Avid chilli growing fans may have read about the Wahaca head office chilli growing competition that we launched last week. Well gang, there’s news, we’ve got ourselves some progress. Look at this little blighter:

Ok, it's not massive but it's a start...

This tiny shoot is just the beginning of our horticultural journey and as one adventure begins, so another ends. Much like a great circle of life. Some people have recently enquired whatever happened to last Summer’s My Destination chilli off. It was so hyped, it even had its own twitter hashtag, but unfortunately hashtags and twitter followers count for very little when it comes to the nitty gritty of keeping a chilli plant alive.
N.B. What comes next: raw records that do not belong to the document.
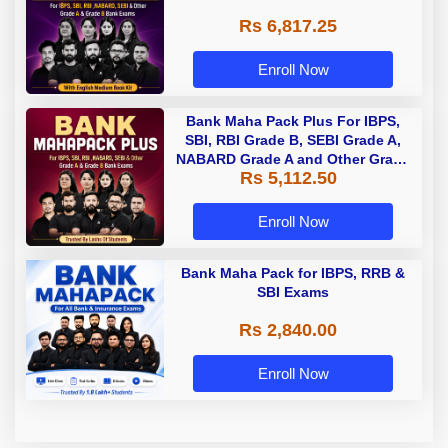
Rs 6,817.25
Enroll Now
Bank Maha Pack Plus For IBPS,
SBI, RBI Grade B, SEBI Grade A,
NABARD Grade A and Other Grade
Rs 5,112.50
A & Grade B Bank Exams
Enroll Now
Bank Maha Pack for IBPS, RRB &
SBI Exams
Rs 2,840.00
Enroll Now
Team captain Alex “Plimiento” Plim explains what went wrong (Please be warned, this post contains images and descriptions of mistreated chilli plants):

“The chilli war is very much alive, and Team Inferno is the team to beat…” These were the final words of the last My Destination blog post, which was published almost exactly eight months ago. Since then, there has been not a hint of an echo of a murmur of a whisper from the offices of My Destination; the chilli war that was very much alive very much died. So what happened? How did the competition end? Did Team Inferno blaze to victory, or were their dreams extinguished by the Vindaloo Vixens?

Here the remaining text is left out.